A hemi arthroplasty involves replacing the head of the humerus bone (the ball) with a prosthetic component. This technique is typically chosen in younger patients who do not have significant arthritis in the socket (glenoid). A suitable group would be those suffering from AVN (avascular necrosis) of the humeral head, because the glenoid (socket) is preserved in early stages.
Reverse shoulder arthroplasty (RSA)
If the rotator cuff tendons of the shoulder are torn, the classic anatomic total shoulder replacement does not work, because the ball is not kept in the socket effectively by the deficient rotator cuff. For this end, the ball and socket components are reversed (swapped), changing the joint biomechanics so that the shoulder moves with the deltoid muscle. This configuration changes the line of pull of the deltoid muscle to more easily elevate the arm in place of the normal tendons.

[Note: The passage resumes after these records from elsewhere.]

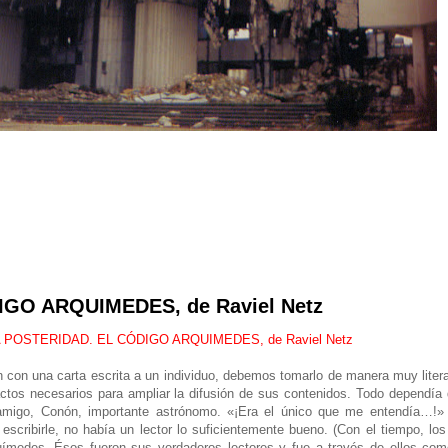
GO ARQUIMEDES, de Raviel Netz
 POSTERIDAD. EL CÓDIGO ARQUIMEDES, de Raviel Netz
n una carta escrita a un individuo, debemos tomarlo de manera muy literal
ctos necesarios para ampliar la difusión de sus contenidos. Todo dependía 
 amigo, Conón, importante astrónomo. «¡Era el único que me entendía…!»
ribirle, no había un lector lo suficientemente bueno. (Con el tiempo, los 
ímedes. Ésos fueron sus verdaderos lectores y fue a través de ellos co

This procedure is ideal for patients who have arthritis with no rotator cuff tendons. Although the RSA does not give as good function as anatomic shoulder replacement, it improves preoperative range of motion and is very effective in taking away pain.
Following joint replacement surgery, a sling is typically required for a period of 4 weeks to protect the soft tissues that are affected during surgery. Following this period, it is critical to restore range of motion by completing a routine of exercises prescribed by your physiotherapist. Once sufficient healing of the soft tissues has occurred, it is then time to commence strengthening of the shoulder muscles.
The total time for rehabilitation depends on your choice of recreation and occupational tasks, however you can expect approximately the total time to be approximately 4-6 months.